The public impression is that science is hard and many times boring. There are however many people interested in science, like for example smart kids or creative people living in data deprived places. There are so many people with access to the Social Media so that, in principle, even the most seemingly boring science project may gather the attentions of tens of thousands of them. If well done!

Such science projects may never see the light of the media attention because classical media works with big numbers and very low level content. Classical media has still to adapt to the new realities of the Net. One of them is that the Net people are in such a great number that there is no need to adapt a message for a majority of people which is not, generically, interested in science.

Likewise, Social Media is by design driven by big numbers (of metadata, this time). They couldn’t care less about the content provided that it generates big data exhaust (Zuboff, Big other: surveillance capitalism and the prospects of an information civilization).

They can be tricked!

This was the purpose of the chemlambda collection: beautiful animations, data rich content hidden behind for those interested. My previous attempts to use classical channels for Open Science gave only very limited results. Indeed, the same is true for a smart kid or a creative person from Africa.

If you are not born in the right place, studied at the right university and made the right friends then your ideas will not spread through the classical channels, unless your
ideas are useful to a privileged team. You, smart kid or creative person from Africa, will never advance your ideas to the world unless they are useful first not to you, but to privileged people from far away places. If this happens, the best you can expect is to be an useful servant for them.

So, with these ideas and experiences, I tried to socially hack the Big Data gatherers.

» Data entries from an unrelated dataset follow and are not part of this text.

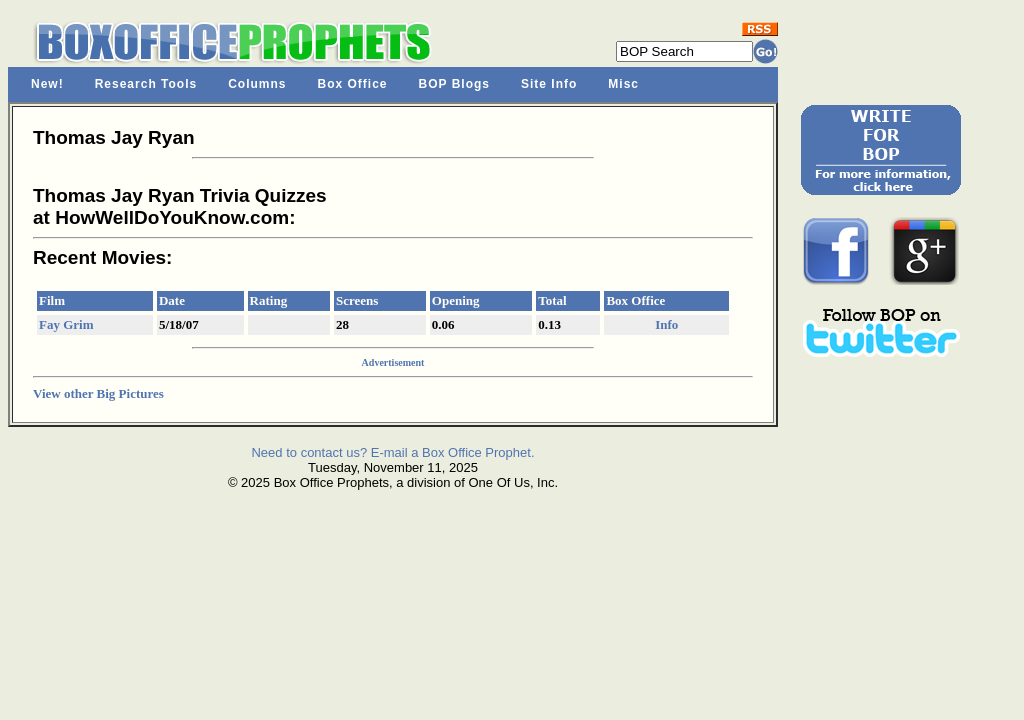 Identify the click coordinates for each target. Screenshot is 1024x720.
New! (47, 84)
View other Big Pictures (98, 393)
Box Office (353, 84)
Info (666, 324)
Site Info (549, 84)
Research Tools (146, 84)
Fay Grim (66, 324)
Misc (623, 84)
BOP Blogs (454, 84)
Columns (257, 84) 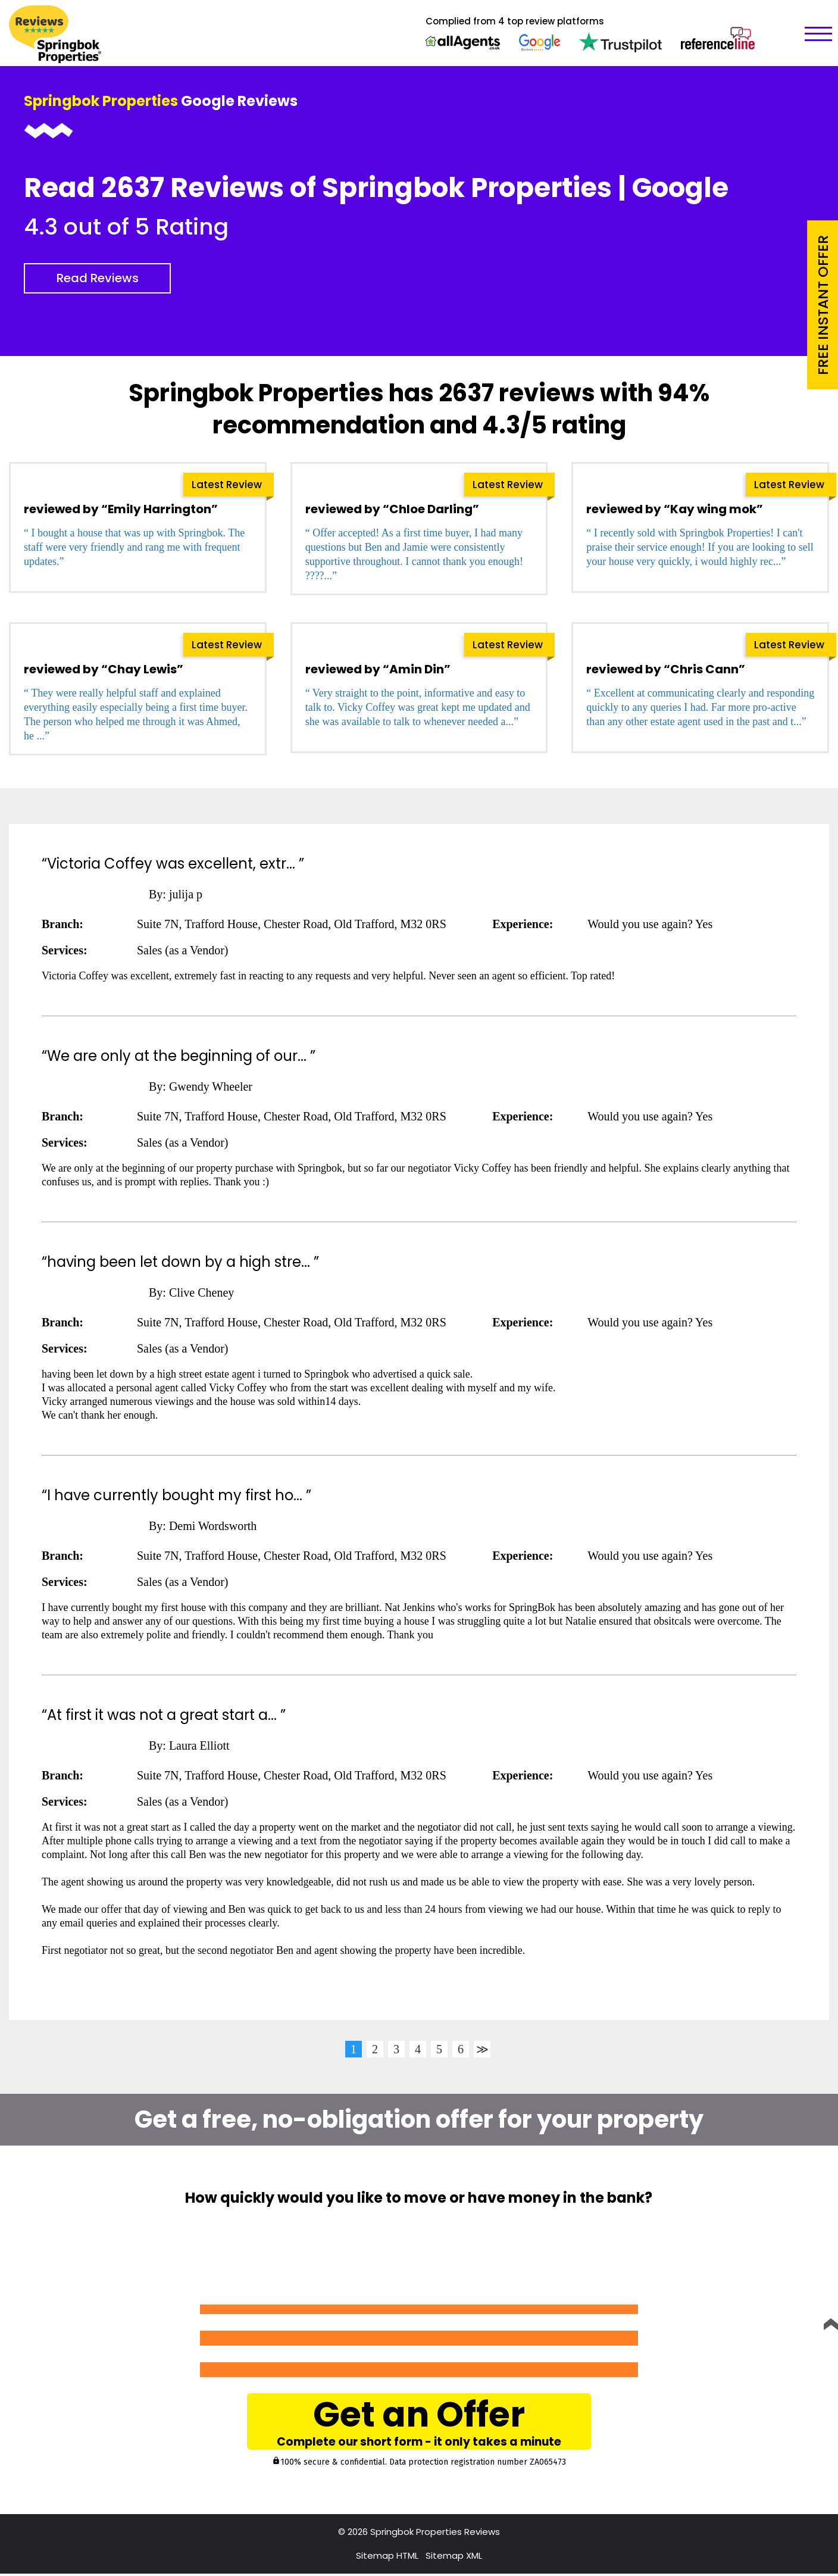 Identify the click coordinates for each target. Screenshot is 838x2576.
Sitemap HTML (387, 2558)
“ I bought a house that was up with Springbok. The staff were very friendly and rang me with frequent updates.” (134, 547)
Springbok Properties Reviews (435, 2534)
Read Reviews (98, 278)
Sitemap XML (454, 2558) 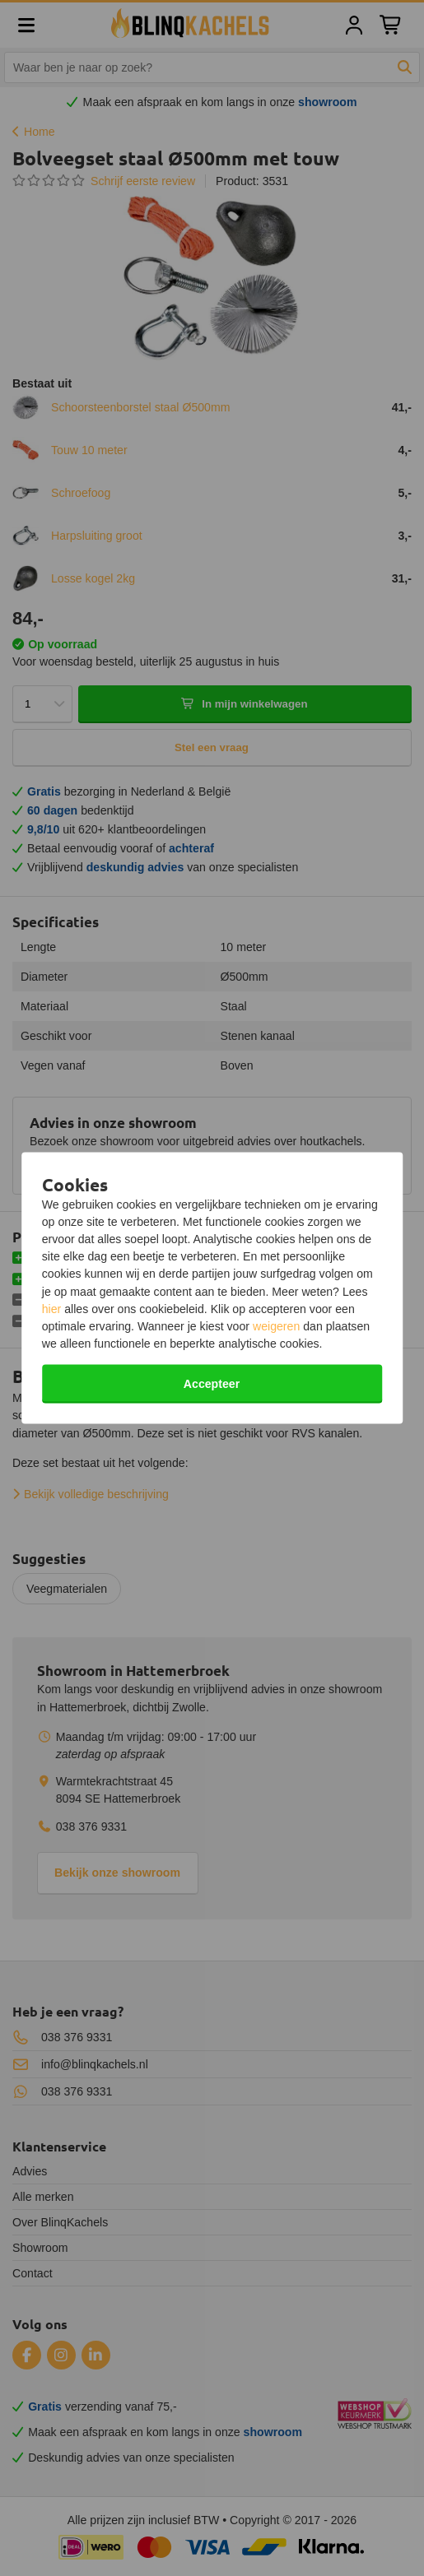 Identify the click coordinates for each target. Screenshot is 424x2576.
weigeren (276, 1326)
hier (52, 1308)
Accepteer (212, 1383) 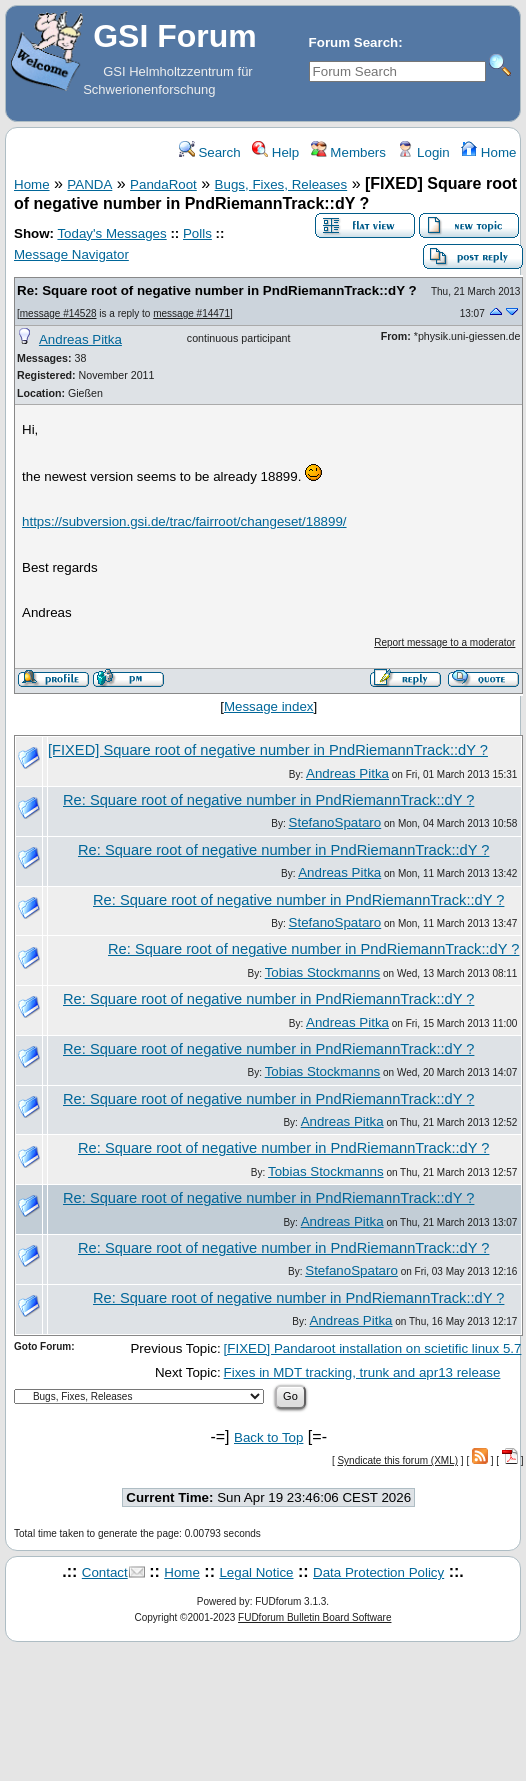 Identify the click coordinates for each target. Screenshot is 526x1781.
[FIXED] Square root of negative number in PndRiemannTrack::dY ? (268, 750)
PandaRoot (163, 184)
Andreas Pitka (80, 339)
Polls (197, 233)
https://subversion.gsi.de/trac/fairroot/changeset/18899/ (184, 521)
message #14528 (58, 313)
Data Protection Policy (378, 1572)
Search (210, 152)
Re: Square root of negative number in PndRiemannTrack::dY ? (217, 290)
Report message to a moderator (444, 642)
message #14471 (191, 313)
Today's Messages (111, 233)
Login (423, 152)
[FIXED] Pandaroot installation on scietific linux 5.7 (373, 1348)
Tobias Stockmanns (323, 972)
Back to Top (268, 1437)
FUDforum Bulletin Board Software (314, 1617)
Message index (269, 706)
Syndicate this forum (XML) (397, 1460)
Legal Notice (256, 1572)
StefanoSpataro (335, 822)
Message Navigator (71, 254)
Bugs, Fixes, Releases (281, 184)
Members (348, 152)
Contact (105, 1572)
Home (488, 152)
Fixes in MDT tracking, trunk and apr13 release (362, 1372)
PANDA (89, 184)
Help (275, 152) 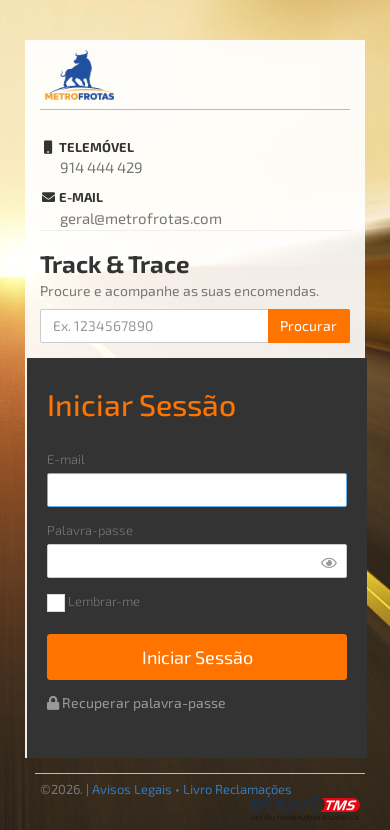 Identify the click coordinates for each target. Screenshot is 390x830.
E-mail (66, 459)
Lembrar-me (93, 603)
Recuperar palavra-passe (136, 702)
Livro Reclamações (237, 789)
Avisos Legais (132, 789)
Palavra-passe (90, 530)
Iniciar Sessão (197, 657)
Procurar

I presented short animations (under 10s) obtained from real scientific simulations. I chose them among those which are visually appealing. Each of them can be reproduced and researched by anybody interested via a GitHub repository.

It worked. The Algorithmic Gods from Google decided to make chemlambda a featured collection. I had more than 50 000 followers and more than 50 millions views of these scientific, original simulations.

To compare, another collection, dedicated to censorship on social media, had no views!

I shall make, acording to my access to data, which is limited, an analysis of people who saw the collection.

It seems to me that there were far more women that men. Probably the algorithms used the prior that women, stupid as they are, are more interested in pictures than text. Great, let’s hack this stupid prior and turn it into a chance to help Women access to science 🙂

There were far more people from Asia and Africa than from the West. Because, of course, they are stupid and don’t speak the language (English), but they can look at the pictures. Great, let’s turn this snobbery into an advantage, because they are the main public which could benefit from Open Science.
The amazing (for me) popularity of this experiment showed that there is something more to dig in this direction!
Science can be made interesting and remain rigorous too.

Science and art are not as different as they look, in particular for this project the visual arts.

And the chemlambda project is very interesting, of course, because it a take on life at molecular level done by a mathematician. The biologists need this, not only mathematical tools, but also mathematical minds. Biologists, as the Social Media companies, sit on heaps of Big Data.

Finally, there is the following question I’d like to ask.
Scientific data is, in bits, a tiny proportion of the Big Data gathered everyday. Is tiny, ridiculously tiny.

Question: where to put it freely, so that it stays free and is treated properly, I mean as visible and easy to access as a cat pic? Would it be so hard to dedicate something like 1/10 000 of the servers used for Big Data in order to keep Open Science alive? In order to not let it rot along with older cat pics?